T6. Dustin Johnson and Brian Harman (-13): Reaching 11 under after back-to-back birdies early in his third round, Johnson played his remaining 33 holes in 2 under. Simply too messy on and around the greens, the two-time major winner may have let one of the best opportunities to win an Open slip through his grasp. With so much uncertainty around the status of his major eligibility moving forward, Johnson may only have through 2025 to add to his total.
T8. Bryson DeChambeau, Jordan Spieth and Patrick Cantlay (-12): Outside of the second round, DeChambeau was impressive around St. Louis. Andrews as he signed for rounds of 69-74-67-66 for a total of 12 under. Over the weekend, he employed a different strategy; one has to wonder what his championship would have looked like if he had been aggressive from the start. The Old Course was no match for the modern player, and despite being the mad scientist, it was too little too late once DeChambeau had St. Andrews figured out.
T15. Xander Schauffele, Adam Scott, Francesco Molinari and three others (-10): A three-time winner this season, Schauffele never played himself into the mix came as a surprise. Having been victorious in his last two starts, the Olympic gold medalist sees another major championship season come and go without entering the winner’s circle. He has had his chances throughout the years, most recently at the 2021 Masters, but 2022 will be a forgettable effort.

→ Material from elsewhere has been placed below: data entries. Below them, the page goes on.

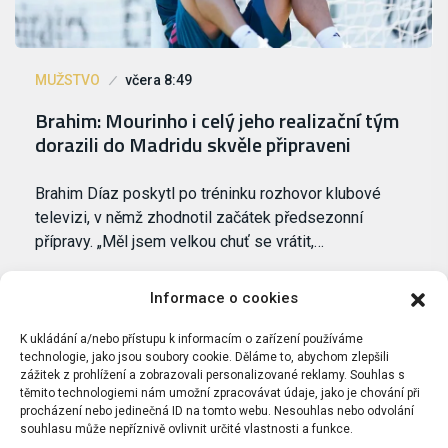
MUŽSTVO
včera 8:49
Brahim: Mourinho i celý jeho realizační tým
dorazili do Madridu skvěle připraveni
Brahim Díaz poskytl po tréninku rozhovor klubové
televizi, v němž zhodnotil začátek předsezonní
přípravy. „Měl jsem velkou chuť se vrátit,…
Informace o cookies
K ukládání a/nebo přístupu k informacím o zařízení používáme
technologie, jako jsou soubory cookie. Děláme to, abychom zlepšili
zážitek z prohlížení a zobrazovali personalizované reklamy. Souhlas s
těmito technologiemi nám umožní zpracovávat údaje, jako je chování při
procházení nebo jedinečná ID na tomto webu. Nesouhlas nebo odvolání
souhlasu může nepříznivě ovlivnit určité vlastnosti a funkce.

T21. Shane Lowry, Matt Fitzpatrick, Scottie Scheffler and four others (-9): The 2019 Champion Golfer of the Year made some noise on Saturday with back-to-back eagles, thrusting himself onto the fringe of contention. Later stumbling home, Lowry was unable to maintain this momentum and became a non-factor in this Open. For how consistent he has been, he ought to be disappointed with his play as he only factored in one major championship this season with that being his T3 finish at the Masters. Scheffler, meanwhile, had an outside chance to climb up the leaderboard but instead went the opposite direction with a shaky putter and inconsistent play Sunday.
T28. Will Zalatoris, Tony Finau, Corey Conners and three others (-8): Twice a runner up in major championships this season, Zalatoris should take pride in how he played on golf’s biggest stage. He came into this week as one of two men who had finished inside the top 10 in each major and will leave having come up a few short shots of collecting all four. Zalatoris withdrew from his Open debut last year due to a wrist injury and looked to be up to the challenge of golf links in his first go around 72 holes.